In the case of Housing, effectiveness would take the form of a decrease in unauthorized entry to residence halls.
In an email to the Oracle, USF Media and Public Affairs Coordinator Adam Freeman said the exact details of the audit are confidential and exempt from inspection under Florida law due to the sensitive nature of the information technology issues within.
According to Assistant Vice President of Housing and Residential Education Ana Hernandez, the cameras are an effort to increase safety in residence halls. She said footage from the security cameras will be used by the university to investigate inappropriate uses of access cards and card reading failures.
“We identified where we have card access readers and where we think we’ll have card access readers in the future,” Hernandez said. “We made it an extensive project that includes the Greek Village.”
She also said there were no prior incidents leading to the decision of starting the project and made clear the cameras are not meant to invade the privacy of students or constantly monitor student activity.
“We were intentional not to bring the cameras into the private (residence halls),” she said. “We’re really focused on the entry (and) exit areas. We will have some in our community spaces, but that’s just to add security and safety.”
In other words, the cameras will not be placed inside common areas or residents’ rooms. In Greek Village, they will be in the elevator lobbies.

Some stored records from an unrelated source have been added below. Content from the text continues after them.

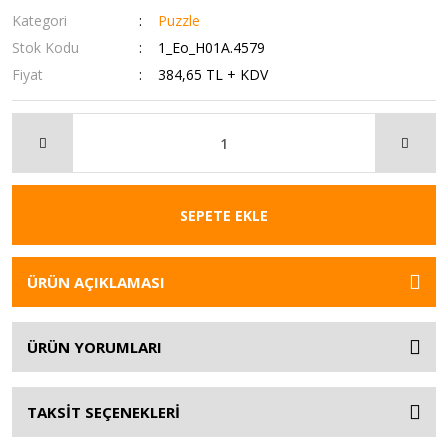
Kategori
Puzzle
Stok Kodu
1_Eo_H01A.4579
Fiyat
384,65 TL + KDV
SEPETE EKLE
ÜRÜN AÇIKLAMASI
ÜRÜN YORUMLARI
TAKSİT SEÇENEKLERİ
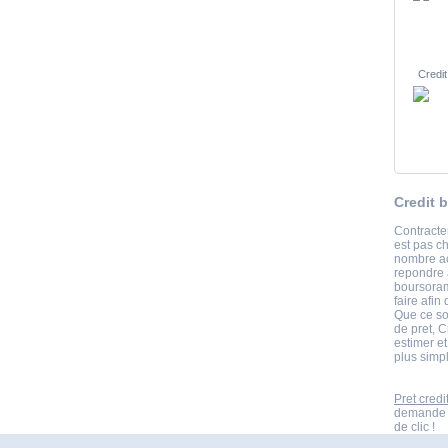
Credit
Credit 
Contracter
est pas c
nombre ac
repondre 
boursoram
faire afin
Que ce so
de pret, C
estimer e
plus simpl
Pret credi
demande d
de clic !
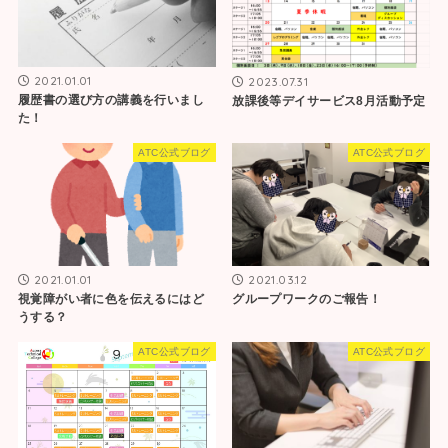
2021.01.01
2023.07.31
履歴書の選び方の講義を行いまし
放課後等デイサービス8月活動予定
た！
ATC公式ブログ
ATC公式ブログ
2021.01.01
2021.03.12
視覚障がい者に色を伝えるにはど
グループワークのご報告！
うする？
ATC公式ブログ
ATC公式ブログ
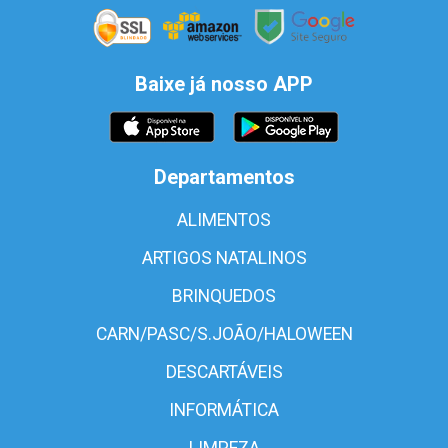
Baixe já nosso APP
Departamentos
ALIMENTOS
ARTIGOS NATALINOS
BRINQUEDOS
CARN/PASC/S.JOÃO/HALOWEEN
DESCARTÁVEIS
INFORMÁTICA
LIMPEZA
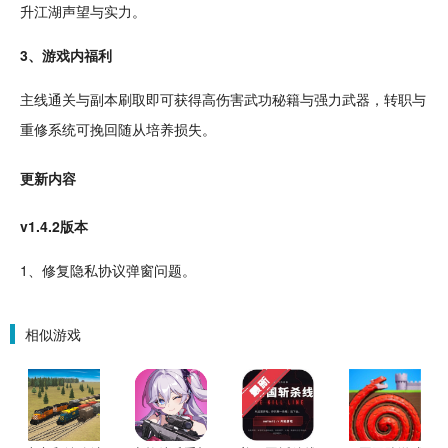
升江湖声望与实力。
3、游戏内福利
主线
通关
与副本刷取即可获得高伤害武功秘籍与强力
武器
，
转职
与
重修系统可挽回随从
培养
损失。
更新内容
v1.4.2版本
1、修复隐私协议弹窗问题。
相似游戏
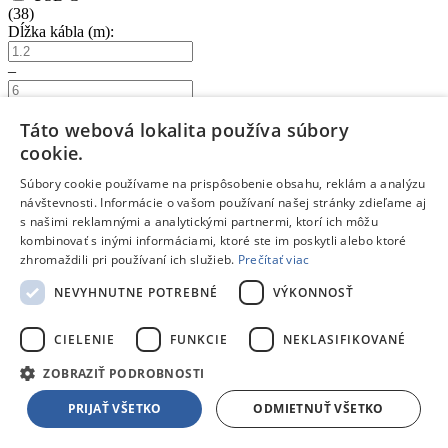
(
38
)
Dĺžka kábla (m):
–
Táto webová lokalita používa súbory
Napájanie
cookie.
Výdrž batérií (hod.):
Súbory cookie používame na prispôsobenie obsahu, reklám a analýzu
návštevnosti. Informácie o vašom používaní našej stránky zdieľame aj
–
s našimi reklamnými a analytickými partnermi, ktorí ich môžu
kombinovať s inými informáciami, ktoré ste im poskytli alebo ktoré
Zobraziť
261
produktov
Zrušiť výber
Zavrieť filter
zhromaždili pri používaní ich služieb.
Prečítať viac
Parametre filtra:
NEVYHNUTNE POTREBNÉ
VÝKONNOSŤ
Odporúčané
Podľa názvu A-Z
Podľa názvu Z-A
Od najlacnejšieho
Od najdrahšieho
CIELENIE
FUNKCIE
NEKLASIFIKOVANÉ
209084
ZOBRAZIŤ PODROBNOSTI
/
PRIJAŤ VŠETKO
ODMIETNUŤ VŠETKO
Audio slúchadlá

Allie Barton, secretary for sorority Zeta Tau Alpha, said she had mixed feelings about the recent increase in security cameras in USF’s Greek Village, but said thinks they are ultimately necessary.
Barton said she had never heard of any incident that would warrant more monitoring of the Village, but said the cameras do make her feel safer in her first year living there.
“I think that if something did happen, then it would be useful — like, if it there a crime or a robbery,” Barton said. “If you look at other on-campus housing, there are cameras on the swipe access door … there should be cameras.”
She was shocked, however, at the projected price tag of the project, which Hernandez said is yet to be determined.
“We are still waiting for the final bill in regard to the project,” Hernandez said. “It’s a very expensive project, so it will be hundreds of thousands of dollars to install the cameras.”